The chick embryo has for decades been one of the major models used by developmental biologists. The recent availability of new technologies i.e., electroporation, ES cells combined with the availability of chick genome and EST databanks, has put the chick embryo back on stage as one of the most versatile experimental model available. Efficient gene transfer in the chick is mainly achieved via the use of viral vectors or electroporation. Viral-mediated gene transfer suffers several drawbacks, including the limited size of cDNA a virus can accommodate and the time-consuming preparation of viral stocks. Electroporation has been successfully applied to many epithelia but mesenchyme appears more difficult to target because the current tends to pass between cells rather than inside them. When applied to embryonic blood vessels, electroporation appears leaky probably because plasmids that move into the electric field can cross the thin endothelial barrier resulting in unwanted transfer to abluminal cells. To circumvent these problems we have developed a non-viral, lipofection-based test in which nucleic acids could be specifically transferred to EC in a simple way. Such a test should allow study of gene function in a short time window and should ideally be applicable during the whole embryonic life.

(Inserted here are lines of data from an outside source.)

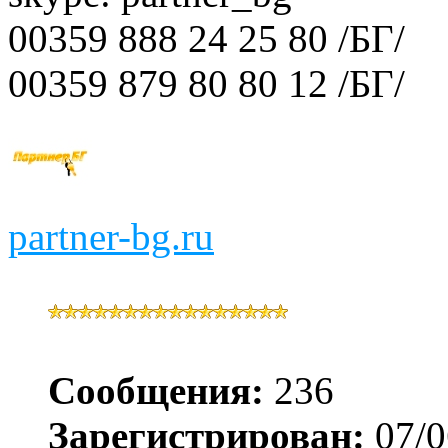
00359 888 24 25 80 /БГ/
00359 879 80 80 12 /БГ/
partner-bg.ru
Сообщения:
236
Зарегистрирован:
07/0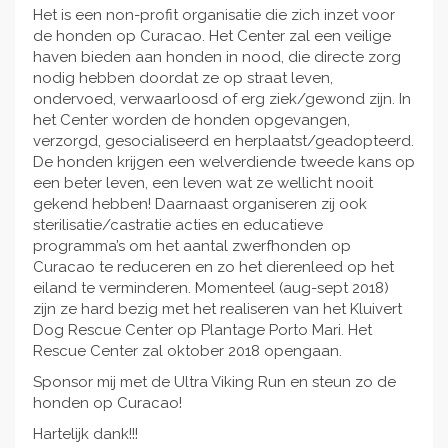
Het is een non-profit organisatie die zich inzet voor
de honden op Curacao. Het Center zal een veilige
haven bieden aan honden in nood, die directe zorg
nodig hebben doordat ze op straat leven,
ondervoed, verwaarloosd of erg ziek/gewond zijn. In
het Center worden de honden opgevangen,
verzorgd, gesocialiseerd en herplaatst/geadopteerd.
De honden krijgen een welverdiende tweede kans op
een beter leven, een leven wat ze wellicht nooit
gekend hebben! Daarnaast organiseren zij ook
sterilisatie/castratie acties en educatieve
programma’s om het aantal zwerfhonden op
Curacao te reduceren en zo het dierenleed op het
eiland te verminderen. Momenteel (aug-sept 2018)
zijn ze hard bezig met het realiseren van het Kluivert
Dog Rescue Center op Plantage Porto Mari. Het
Rescue Center zal oktober 2018 opengaan.
Sponsor mij met de Ultra Viking Run en steun zo de
honden op Curacao!
Hartelijk dank!!!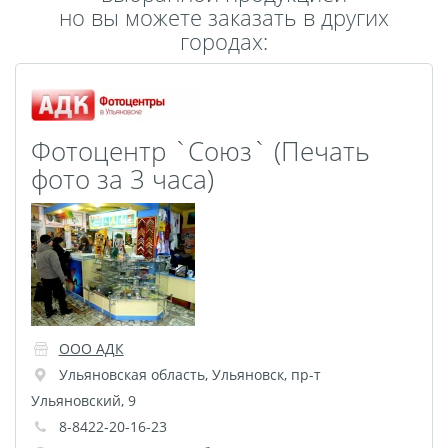
но вы можете заказать в других
Пластификация
городах:
Фотопостер
Печать на
самоклеящемся виниле
Фото на стекле и
Фотоцентр `Союз` (Печать
акриле
фото за 3 часа)
Печать на баннере
Фотообои
Трафареты
Печать на прозрачной
пленке
Рекламные конструкции
Напольная графика
ООО АДК
Широкоформатное
Ульяновская область
,
Ульяновск
,
пр-т
ламинирование
Ульяновский, 9
Изготовление баннеров
8-8422-20-16-23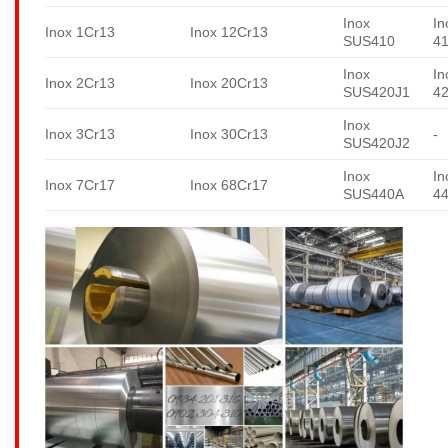
Inox
In
Inox 1Cr13
Inox 12Cr13
SUS410
4
Inox
In
Inox 2Cr13
Inox 20Cr13
SUS420J1
4
Inox
Inox 3Cr13
Inox 30Cr13
-
SUS420J2
Inox
In
Inox 7Cr17
Inox 68Cr17
SUS440A
4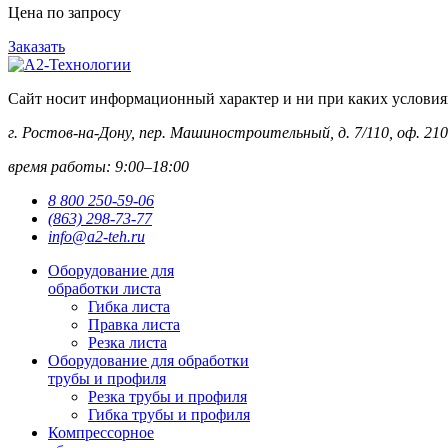
Цена по запросу
Заказать
Сайт носит информационный характер и ни при каких условиях 
г. Ростов-на-Дону, пер. Машиностроительный, д. 7/110, оф. 210
время работы: 9:00–18:00
8 800 250-59-06
(863) 298-73-77
info@a2-teh.ru
Оборудование для
обработки листа
Гибка листа
Правка листа
Резка листа
Оборудование для обработки
трубы и профиля
Резка трубы и профиля
Гибка трубы и профиля
Компрессорное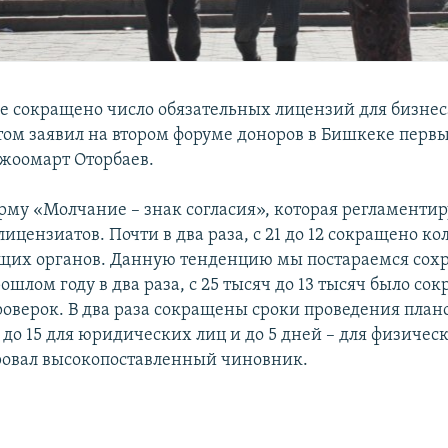
е сокращено число обязательных лицензий для бизнес
этом заявил на втором форуме доноров в Бишкеке перв
жоомарт Оторбаев.
рму «Молчание – знак согласия», которая регламентир
лицензиатов. Почти в два раза, с 21 до 12 сокращено ко
их органов. Данную тенденцию мы постараемся сохр
ошлом году в два раза, с 25 тысяч до 13 тысяч было со
роверок. В два раза сокращены сроки проведения пла
 до 15 для юридических лиц и до 5 дней – для физическ
овал высокопоставленный чиновник.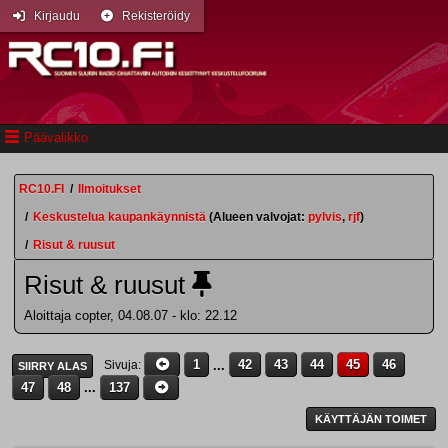
Kirjaudu
Rekisteröidy
Päävalikko
RC10.FI
/
Ilmoitukset
/
Keskustelua kaupankäynnistä
(Alueen valvojat:
pylvis
,
rjf
)
/
Risut & ruusut
Risut & ruusut
Aloittaja copter, 04.08.07 - klo: 22.12
1
...
42
43
44
45
46
Sivuja
SIIRRY ALAS
47
48
...
137
KÄYTTÄJÄN TOIMET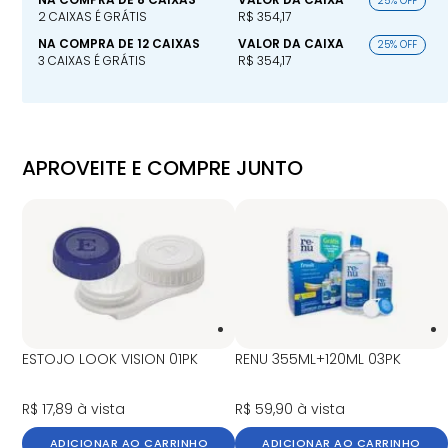
25% OFF
2 CAIXAS É GRÁTIS
R$ 354,17
NA COMPRA DE 12 CAIXAS
VALOR DA CAIXA
25% OFF
3 CAIXAS É GRÁTIS
R$ 354,17
APROVEITE E COMPRE JUNTO
ESTOJO LOOK VISION 01PK
RENU 355ML+120ML 03PK
R$ 17,89
à vista
R$ 59,90
à vista
ADICIONAR AO CARRINHO
ADICIONAR AO CARRINHO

We have designed a technique for specific and efficient delivery of a nucleic acid molecule into vascular EC and hemangioblasts of the upper vertebrate embryo (82). Nucleic acids were compacted with cationic liposomes specifically designed for gene therapy applications. We delivered these lipoplexes to the embryonic circulation by intracardiac injection and observed very efficient transfection to EC. Indeed, most EC in the embryo were labeled (Fig. 2A & 2B). The hemogenic endothelium and intra-aortic clusters, known to generate adult-type HSC, were also strongly labeled (Fig. 2B & 2C). This delivery system was applied to avian and cultured mouse embryos with similar effect. This method offers new possibilities to rapidly analyze the function of any gene involved in the formation and maintenance of the vascular system. As the hemangioblast and its derivatives i.e., blood cells are frequently affected during pathologies, such an approach should also help in discovering new signaling pathways involved in normal or pathological situations and should provide opportunities for the identification of new therapeutic molecules. The simple design of the experiment combined with its low cost make it possible to screen for the function of a number of genes and gene variants in a short period of time. Moreover, since injections can be performed at any time during the first 6 days of chick development and possibly later, the present technology offers tight temporal control of the process of gene transfer and gene function analysis.